FIG. 5 is a view showing a cross section of a welded portion between a high-temperature turbine rotor constituent part and a low-temperature turbine rotor constituent part in a turbine rotor of a second embodiment according to the present invention.

FIG. 6 is a view showing a cross section of the welded portion between the high-temperature turbine rotor constituent part and the low-temperature turbine rotor constituent part in a case where the turbine rotor includes a cooling steam inlet port for introducing part of cooling steam to a space portion.

FIG. 7 is a view showing a cross section of the welded portion between the high-temperature turbine rotor constituent part and the low-temperature turbine rotor constituent part in a case where the turbine rotor includes a cooling steam inlet port for introducing part of the cooling steam to the space portion.

DETAILED DESCRIPTION OF THE INVENTION

Hereinafter, embodiments of the present invention will be described with reference to the drawings.

First Embodiment

FIG. 1 is a view showing a cross section of an upper casing part of a steam turbine 100 including a turbine rotor 300 of a first embodiment.

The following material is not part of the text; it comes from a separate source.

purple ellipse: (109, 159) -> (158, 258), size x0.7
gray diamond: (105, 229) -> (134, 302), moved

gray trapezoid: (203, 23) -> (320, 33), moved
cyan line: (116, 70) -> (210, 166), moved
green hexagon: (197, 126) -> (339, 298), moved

As shown in FIG. 1, the steam turbine 100 includes a dual-structured casing composed of an inner casing 110 and an outer casing 111 provided outside the inner casing 110, and a heat chamber 112 is formed between the inner casing 110 and the outer casing 111. A turbine rotor 300 is penetratingly provided in the inner casing 110. Further, many stages of nozzle diaphragm outer rings 117 are connected to an inner peripheral surface of the inner casing 110, and for example, nine-stages of nozzles 114a, 114b, . . . are provided. Further, in the turbine rotor 300, moving blades 115a . . . corresponding to these nozzles 114a, 114b, . . . are implanted in wheel parts 210a . . . . Further, nozzle labyrinths 119b . . . are provided in turbine rotor 300 side surfaces of nozzle diaphragm inner rings 118b . . . to prevent the leakage of steam.

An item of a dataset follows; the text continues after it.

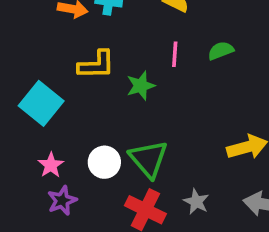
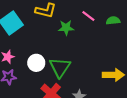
pink line: (175, 54) -> (88, 16), turned -72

This turbine rotor 300 is composed of a high-temperature turbine rotor constituent part 301 and low-temperature turbine rotor constituent parts 302 sandwiching and weld-connected to the high-temperature turbine rotor constituent part 301. The high-temperature turbine rotor constituent part 301 is provided in an area extending from a position corresponding to the initial-stage nozzle 114a (where temperature of steam is about 630° C. to about 750° C.) to a position substantially corresponding to a downstream end portion of the nozzle labyrinth 119e provided in the nozzle diaphragm inner ring 118e positioned on an immediate upstream side of the moving blade 115e where the temperature of the flowing steam becomes 550° C. or lower. The low-temperature turbine rotor constituent parts 302 are provided in areas where the temperature of the steam is below 550° C.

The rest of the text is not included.